> _Records for this exercise_
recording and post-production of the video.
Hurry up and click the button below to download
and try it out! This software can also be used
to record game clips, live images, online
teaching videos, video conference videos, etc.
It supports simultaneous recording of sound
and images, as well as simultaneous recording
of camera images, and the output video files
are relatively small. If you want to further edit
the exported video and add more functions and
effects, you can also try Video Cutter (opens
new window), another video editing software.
* * *
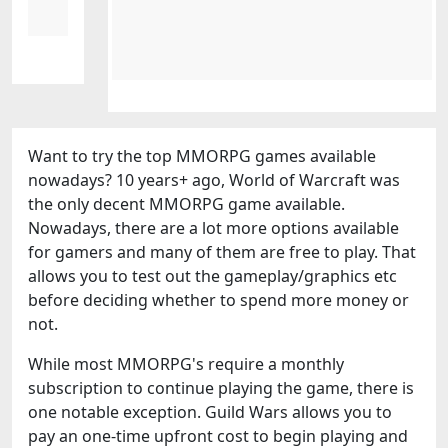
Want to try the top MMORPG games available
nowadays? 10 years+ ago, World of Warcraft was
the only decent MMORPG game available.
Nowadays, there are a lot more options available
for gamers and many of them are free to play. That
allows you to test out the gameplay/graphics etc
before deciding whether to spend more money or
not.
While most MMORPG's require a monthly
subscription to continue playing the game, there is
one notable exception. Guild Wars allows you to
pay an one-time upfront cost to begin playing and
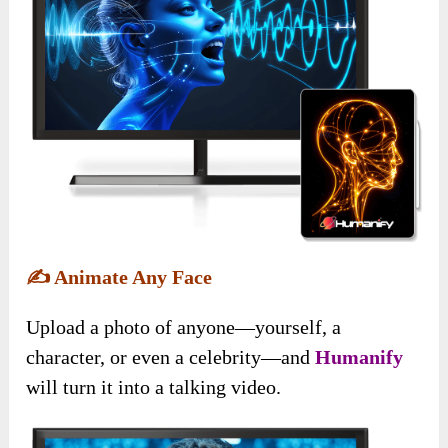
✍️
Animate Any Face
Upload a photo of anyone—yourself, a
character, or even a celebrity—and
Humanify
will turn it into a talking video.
* * *
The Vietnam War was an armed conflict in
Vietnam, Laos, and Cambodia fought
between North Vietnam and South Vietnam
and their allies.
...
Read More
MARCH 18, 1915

> _The task_
Go through the listing above and write out exactly the lines starting with the one holding "and try it out!" and running through the one holding "new window), another video editing software.", ends included, and no others.

> _Exercise output_
and try it out! This software can also be used
to record game clips, live images, online
teaching videos, video conference videos, etc.
It supports simultaneous recording of sound
and images, as well as simultaneous recording
of camera images, and the output video files
are relatively small. If you want to further edit
the exported video and add more functions and
effects, you can also try Video Cutter (opens
new window), another video editing software.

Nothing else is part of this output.